Un caso tra i tredici del passato?
«La morte di Luigi Bezzi a Mandriole nel 1998 (vedi tra i correlati, ndr). Ero lì, sull’argine del canale Destra Reno e quando spostarono il cadavere per metterlo nella bara di zinco si accorsero che sotto c’erano due bossoli della pistola. Era una cosa da trovare prima nel corso del sopralluogo e non da scoprire per caso quando i necrofori se ne vanno…».
Le nuove tecnologie risolvono tutto?
«Non siamo di fronte all’oracolo di Delfi. Vanno utilizzate con professionalità e purtroppo non tutti gli operatori hanno le stesse professionalità. A volte sono capitati anche errori grossolani».
Qual è l’esempio?
«Nel 1980 scompare Antonia Brunetti. La voce che circola è che il marito l’abbia ammazzata a e bruciata nell’inceneritore dell’ospedale. Poi arriva un biglietto agli investigatori che dice di cercare sull’argine sinistro del Montone a San Marco. Si scava ma non si trova nulla. Poi quattro anni dopo si rendono conto di aver cercato sull’argine opposto, spostano le ricerche e trovano i resti di un corpo che risulta essere quello della donna scomparsa».
Il tanto citato delitto perfetto quindi…
«Spesso è più l’imperfezione delle indagini che lo rende irrisolto».
C’è un caso tra quelli seguiti in carriera che ha lasciato un segno nel giornalista?
«Il rapimento di Minguzzi ad Alfonsine nel 1987. Un ragazzo di 21 anni ucciso poche ore dopo il sequestro, ma i rapitori presero in giro la famiglia per giorni fino a quando venne ritrovato il cadavere. Come sempre quando si è sul fronte cerchi di non farti coinvolgere dai casi e infatti mi colpisce più adesso: nessuno si ricorda di questo ragazzo che in fin dei conti era anche un ausiliario dei carabinieri».
Che ruolo hanno i media in queste vicende?
«Con i canali televisi all-news e ancora di più con i mezzi online le testate hanno necessità di dare una notizia in più ogni edizione del tg oppure ogni minuto portando a una sovraesposizione degli inquirenti. È inevitabile accada. E se si trovano magistrature o investigatori che cadono nel tranello il caso esplode e poi sei portato a strafare e magari si rischia ancora di essere accusati perché mediaticamente è interessante accusarti».

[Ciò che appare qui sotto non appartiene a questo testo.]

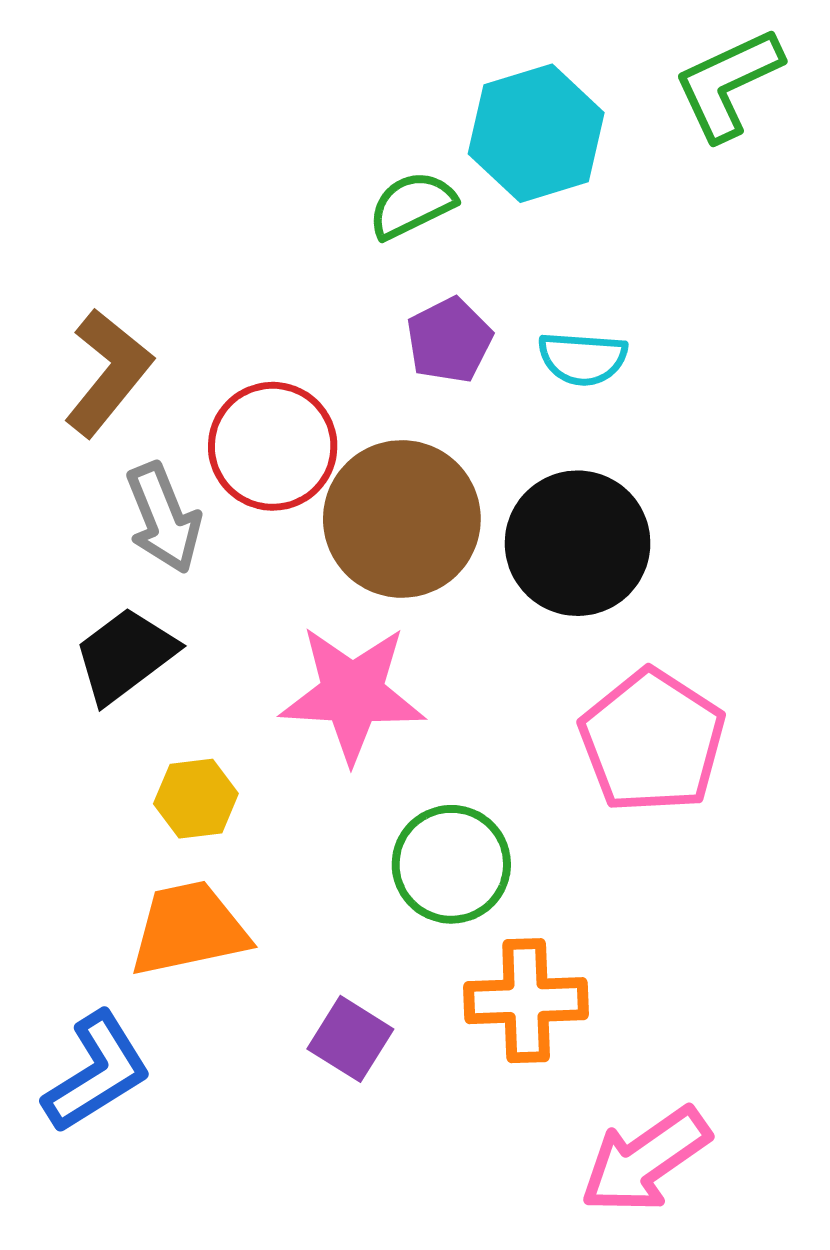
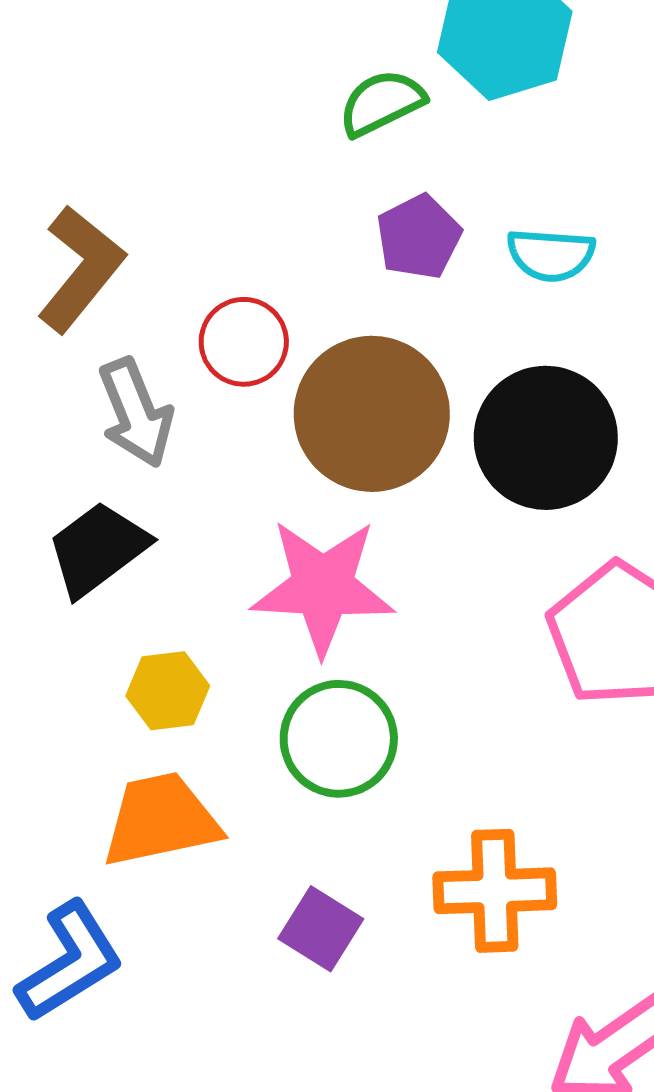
red circle: (273, 446) -> (244, 342), size x0.7
green circle: (451, 864) -> (339, 739), moved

Solo tv e web sono i cattivi? Sembra la difesa d’ufficio del cronista per la vecchia carta…
«Sono le tv che fanno i processi sullo schermo e non sono cose da fare. Il linguaggio giudiziario è più assurdo sui media televisivi rispetto alla stampa. La vicenda giudiziaria è una cosa molto seria e fatta in certi modi rischia di incidere negativamente sull’istituzione magistratura. Quello che forse è accaduto con il caso Cogne».
È mai capitato di danneggiare un’indagine per uno scoop?
«Mai, prima di essere giornalista sono cittadino e prima della notizia mi interessa il risultato dell’indagine. È capitato che avessi una notizia e abbia aspettato a pubblicarla perché mi era stato chiesto di non farlo per non fare danni. Così come è capitato che invece la pubblicazione al momento giusto abbia aiutato la procura».